Soaring o’er the rabbl’ing ground.
PART II (10-minute read)
Turning Point by Hugh W. Roberts
Putting his right hand into the trouser pocket of his postal carrier uniform, Mike felt the outline of the handle of the revolver. He knew his jealousy was forcing an extreme situation to develop.
Two floors above, Sophie wished she could wish herself back to the postal depot where she and Mike worked, so she could escape the extreme situation Doug was putting her in.
Just before deciding now was the right time to smother Sophie’s face with the pillow; he was holding, Doug’s vision became a little blurry. Why had Sophie put them both in this extreme situation?
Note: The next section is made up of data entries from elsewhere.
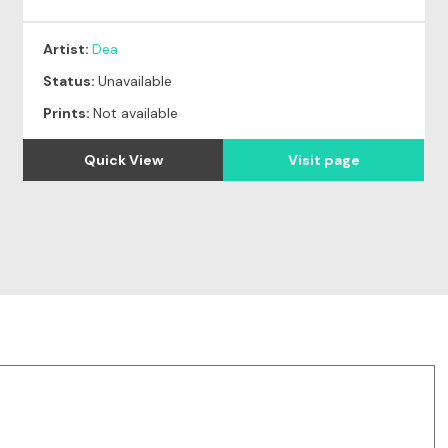
Artist:
Dea
Status:
Unavailable
Prints:
Not available
Quick View
Visit page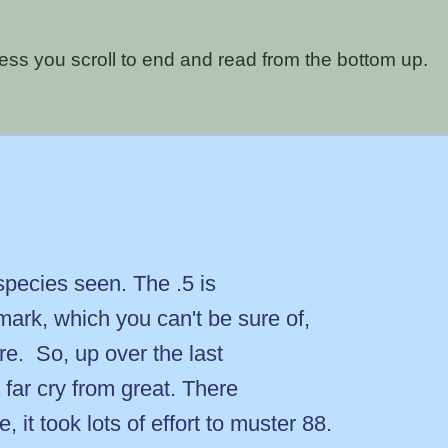
nless you scroll to end and read from the bottom up.
species seen. The .5 is
mark, which you can't be sure of,
re. So, up over the last
 far cry from great. There
it took lots of effort to muster 88.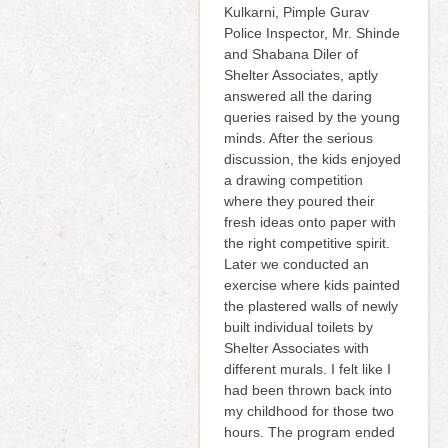
Kulkarni, Pimple Gurav
Police Inspector, Mr. Shinde
and Shabana Diler of
Shelter Associates, aptly
answered all the daring
queries raised by the young
minds. After the serious
discussion, the kids enjoyed
a drawing competition
where they poured their
fresh ideas onto paper with
the right competitive spirit.
Later we conducted an
exercise where kids painted
the plastered walls of newly
built individual toilets by
Shelter Associates with
different murals. I felt like I
had been thrown back into
my childhood for those two
hours. The program ended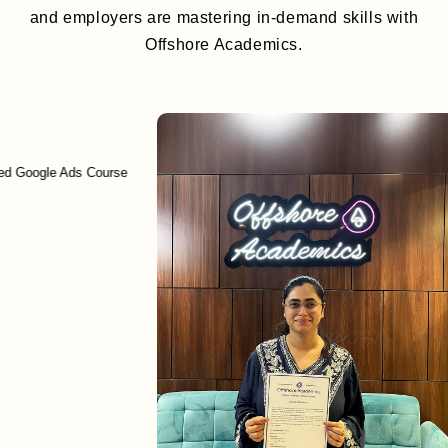
and employers are mastering in-demand skills with
Offshore Academics.
le Ads Course
Enr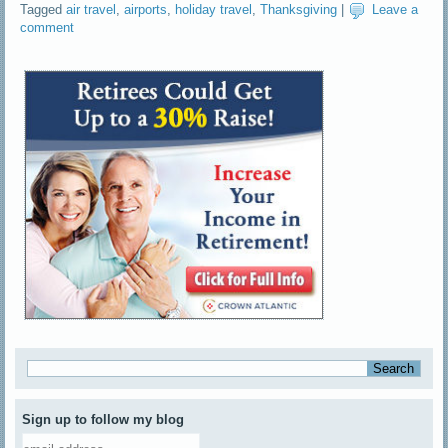
Tagged
air travel
,
airports
,
holiday travel
,
Thanksgiving
|
Leave a
comment
Sign up to follow my blog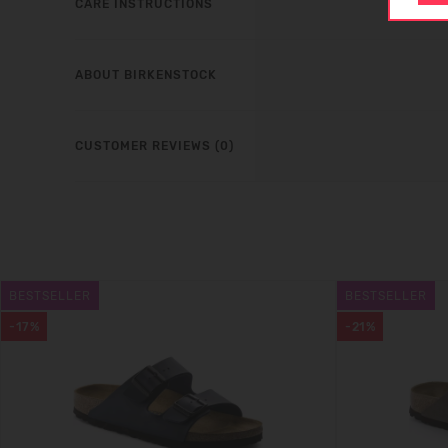
CARE INSTRUCTIONS
ABOUT BIRKENSTOCK
CUSTOMER REVIEWS (0)
BESTSELLER
BESTSELLER
-17%
-21%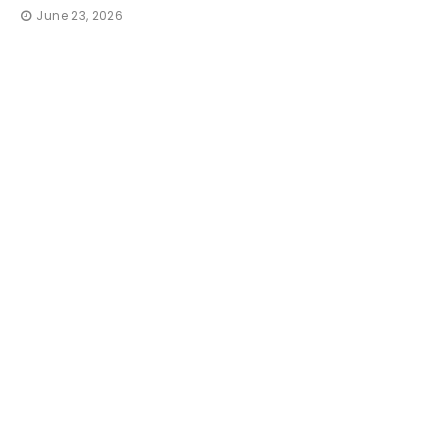
June 23, 2026
TRAVEL
How 
Irresi
That 
thequic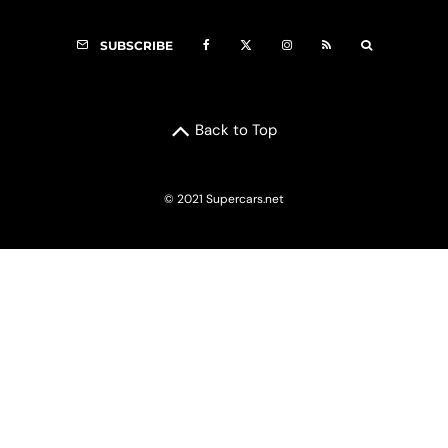
SUBSCRIBE
Back to Top
© 2021 Supercars.net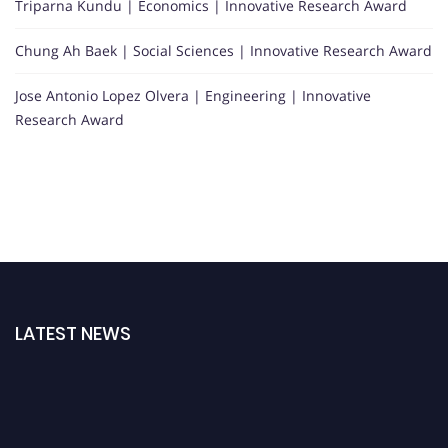
Triparna Kundu | Economics | Innovative Research Award
Chung Ah Baek | Social Sciences | Innovative Research Award
Jose Antonio Lopez Olvera | Engineering | Innovative
Research Award
LATEST NEWS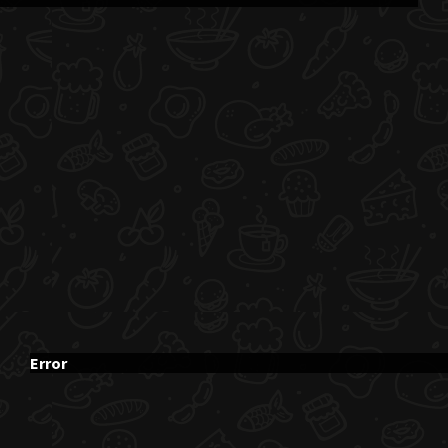
Error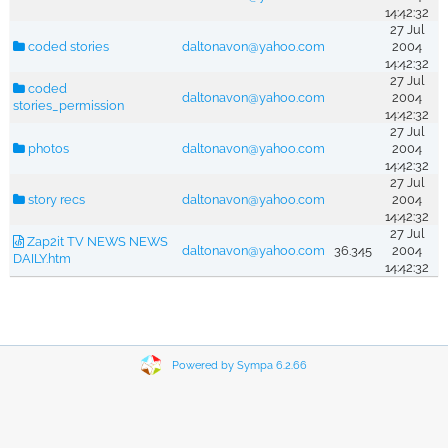
14:42:32
27 Jul
coded stories
daltonavon@yahoo.com
2004
14:42:32
27 Jul
coded
daltonavon@yahoo.com
2004
stories_permission
14:42:32
27 Jul
photos
daltonavon@yahoo.com
2004
14:42:32
27 Jul
story recs
daltonavon@yahoo.com
2004
14:42:32
27 Jul
Zap2it TV NEWS NEWS
daltonavon@yahoo.com
36.345
2004
DAILY.htm
14:42:32
Powered by Sympa 6.2.66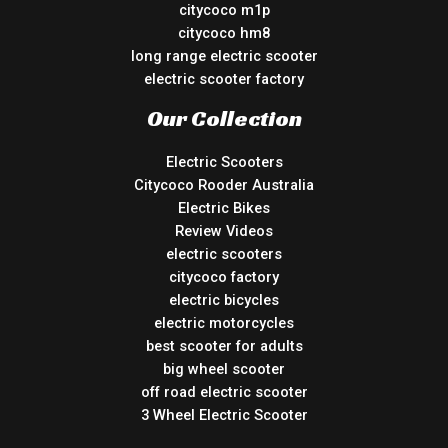
citycoco m1p
citycoco hm8
long range electric scooter
electric scooter factory
Our Collection
Electric Scooters
Citycoco Rooder Australia
Electric Bikes
Review Videos
electric scooters
citycoco factory
electric bicycles
electric motorcycles
best scooter for adults
big wheel scooter
off road electric scooter
3 Wheel Electric Scooter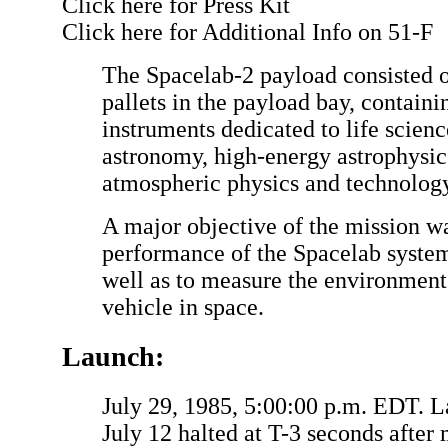
Click here for Press Kit
Click here for Additional Info on 51-F
The Spacelab-2 payload consisted o
pallets in the payload bay, containin
instruments dedicated to life scien
astronomy, high-energy astrophysics
atmospheric physics and technology
A major objective of the mission wa
performance of the Spacelab systems
well as to measure the environment
vehicle in space.
Launch:
July 29, 1985, 5:00:00 p.m. EDT.
July 12 halted at T-3 seconds after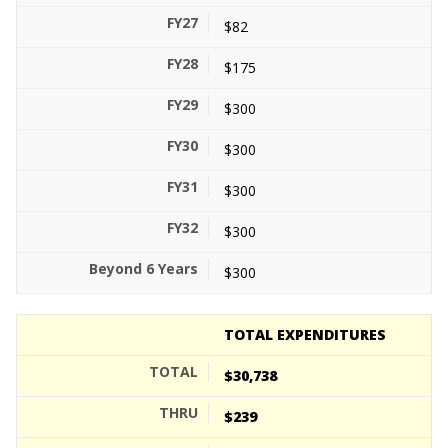
$82
$175
$300
$300
$300
$300
$300
TOTAL EXPENDITURES
$30,738
$239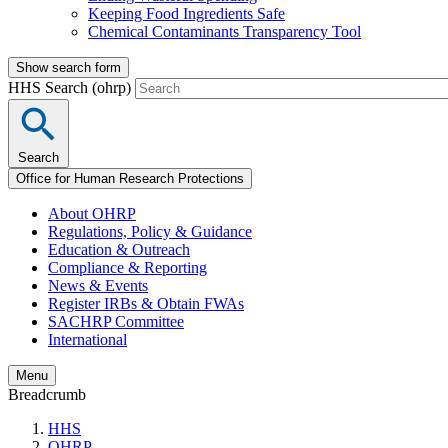
Keeping Food Ingredients Safe
Chemical Contaminants Transparency Tool
Show search form
HHS Search (ohrp)
Search
Office for Human Research Protections
About OHRP
Regulations, Policy & Guidance
Education & Outreach
Compliance & Reporting
News & Events
Register IRBs & Obtain FWAs
SACHRP Committee
International
Menu
Breadcrumb
HHS
OHRP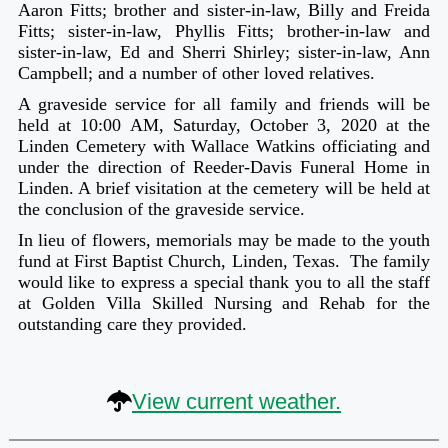
Aaron Fitts; brother and sister-in-law, Billy and Freida
Fitts; sister-in-law, Phyllis Fitts; brother-in-law and
sister-in-law, Ed and Sherri Shirley; sister-in-law, Ann
Campbell; and a number of other loved relatives.
A graveside service for all family and friends will be
held at 10:00 AM, Saturday, October 3, 2020 at the
Linden Cemetery with Wallace Watkins officiating and
under the direction of Reeder-Davis Funeral Home in
Linden. A brief visitation at the cemetery will be held at
the conclusion of the graveside service.
In lieu of flowers, memorials may be made to the youth
fund at First Baptist Church, Linden, Texas. The family
would like to express a special thank you to all the staff
at Golden Villa Skilled Nursing and Rehab for the
outstanding care they provided.
View current weather.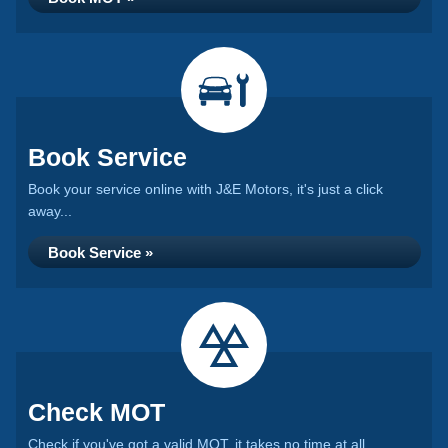
Book Service
Book your service online with J&E Motors, it's just a click
away...
Book Service »
Check MOT
Check if you've got a valid MOT, it takes no time at all...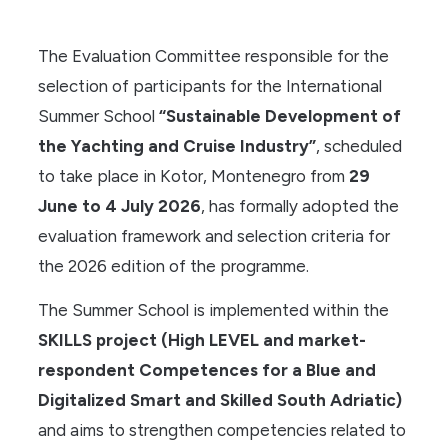
The Evaluation Committee responsible for the
selection of participants for the International
Summer School
“Sustainable Development of
the Yachting and Cruise Industry”
, scheduled
to take place in Kotor, Montenegro from
29
June to 4 July 2026
, has formally adopted the
evaluation framework and selection criteria for
the 2026 edition of the programme.
The Summer School is implemented within the
SKILLS project (High LEVEL and market-
respondent Competences for a Blue and
Digitalized Smart and Skilled South Adriatic)
and aims to strengthen competencies related to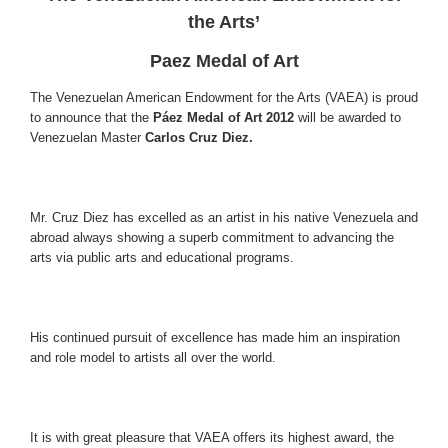
the Arts’
Paez Medal of Art
The Venezuelan American Endowment for the Arts (VAEA) is proud
to announce that the
Páez Medal of Art 2012
will be awarded to
Venezuelan Master
Carlos Cruz Diez.
Mr. Cruz Diez has excelled as an artist in his native Venezuela and
abroad always showing a superb commitment to advancing the
arts via public arts and educational programs.
His continued pursuit of excellence has made him an inspiration
and role model to artists all over the world.
It is with great pleasure that VAEA offers its highest award, the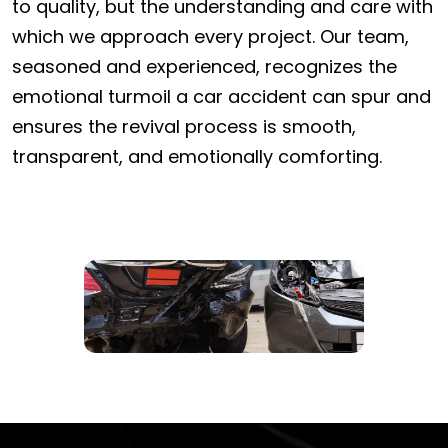
to quality, but the understanding and care with
which we approach every project. Our team,
seasoned and experienced, recognizes the
emotional turmoil a car accident can spur and
ensures the revival process is smooth,
transparent, and emotionally comforting.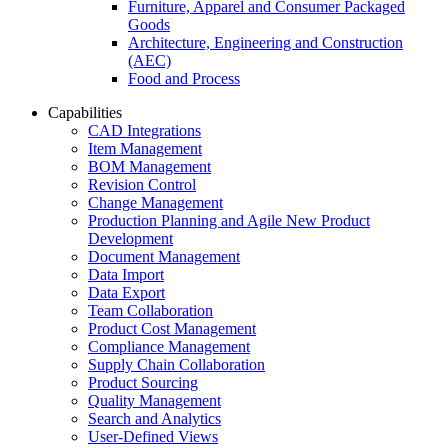
Furniture, Apparel and Consumer Packaged
Goods
Architecture, Engineering and Construction
(AEC)
Food and Process
Capabilities
CAD Integrations
Item Management
BOM Management
Revision Control
Change Management
Production Planning and Agile New Product
Development
Document Management
Data Import
Data Export
Team Collaboration
Product Cost Management
Compliance Management
Supply Chain Collaboration
Product Sourcing
Quality Management
Search and Analytics
User-Defined Views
Lucy’s Letter by Padmini Krishnan
Lucy woke up, optimistic, knowing that something was about to change. She ran down the street when she heard the postman’s bike a couple of streets away. A letter from her wayward son! The postman looked at the 90-year old Lucy jumping up and down and realized that his efforts had been worth it. He had braved the storm, the governmental warnings, and a pickpocket to reach his destination. He smiled at Lucy. At this, Lucy became self-conscious and looked angrily at the postman. The grinning dumbo! After all, how would this man know how important her letter was!
Dead-Letter Drop by Bill Engleson
He was a spy fan, old Clarence was. Mailman by day, James Bond in his head by night.
Life held few mysteries for Clarence. No adventures. Just methodically serving his regular route in our hamlet, getting to know the people, forming friendships, sharing part of their lives.
When a customer died, word would spread, correspondence would stop, time would move on.
For a few, the lonelier ones, the occasional letter still showed up.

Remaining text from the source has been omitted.